The RBI is in favour of protecting privacy of loan defaults where there are no wrongdoings. A blanket edict that everybody’s name should be made public on the website might not be desirable, he said.
Rajan said said it might not be correct to flash the name of all and sundry, including those who forgot to pay their credit bills. “We have to be weary of killing entrepreneurship in this county by putting all unsuccessful risk taking in the same basket. We need risk taking, we need people to take risk,” he said.
Rajan added the RBI is creating a structure for an out of court settlement of the disputes relating to bad debts.
He said early enactment of the bankruptcy code would give a ‘serious’ instrument in the hands of bankers, who till now lacked any such law to recover their loans in a meaningful way. “Till recently the threat that banks could make to promoters was meaningless, which is why promoters could go to bankers and say take 25 paise on the rupee, otherwise I will see you in a court for the next 15 years,” he said.
Rajan said the RBI accorded priority to protecting jobs by trying to put stressed assets back into health, while investigative agencies deal with cases of malfeasance. “I think we have it (NPAs) contained,” Rajan said while speaking at a memorial lecture.
The RBI had asked banks to start recognising all stressed assets from October-December quarter. The move led to a spurt in gross NPAs in the PSBs by about Rs 1 lakh crore to about Rs 4 lakh crore at end-December 2015. “But I also want workers in plants today, who are in danger of losing their jobs, to have that job, to be able to produce, because non-functional assets are in nobody’s interest, certainly not in the nation’s,” he said.
RBI Guv calls money a great equaliser
Stating that money empowers the society more than many other forms of affirmative action, RBI Governor Raghuram Rajan on Saturday argued for increasing society’s tolerance for its use rather than prohibiting the use of money and wealth.
Rajan said making it easy for Dalits to start businesses may do more for their social status because money empowers than many other forms of affirmative action. “It is the great equaliser, that so many people across history have been able to acquire resources and invested them to make the world we live in,” Rajan said at a function organised by the Shiv Nadar University.
“Income inequality is on the rise, with some having colossal incomes and others worrying about the next meal,” Rajan said about the widening rich-poor gap.
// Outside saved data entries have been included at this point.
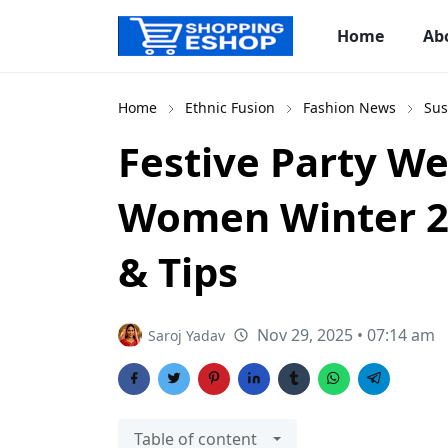
Home
Ab
Home
Ethnic Fusion
Fashion News
Sus
Festive Party We
Women Winter 20
& Tips
Nov 29, 2025 • 07:14 am
Saroj Yadav
Table of content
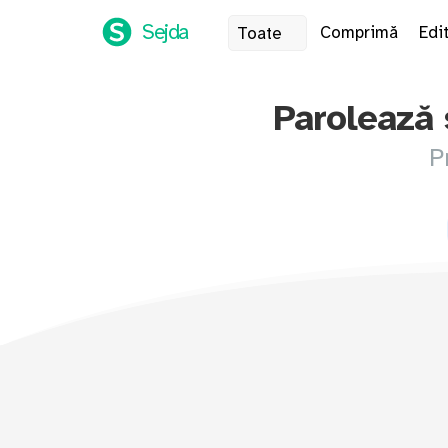
Sejda
Comprimă
Edi
Toate
Parolează 
P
Unfortunately, even while inequality between countries is diminishing today, inequality within countries is increasing, he said.
In part, this is because skills and capabilities have become much more important in well-paid jobs, and those born in good circumstances have a much better chance, he said. According to him, the winner-take-all nature of many occupations accentuates the value of early childhood preparation; and hence the benefit of being born to the right parents.
Rajan also cautioned students about unscrupulous schools which leave students with high education loans and ‘useless degrees’. “We should make sure that unscrupulous schools do not prey on uninformed students, leaving them with high debt and useless degrees,” he said.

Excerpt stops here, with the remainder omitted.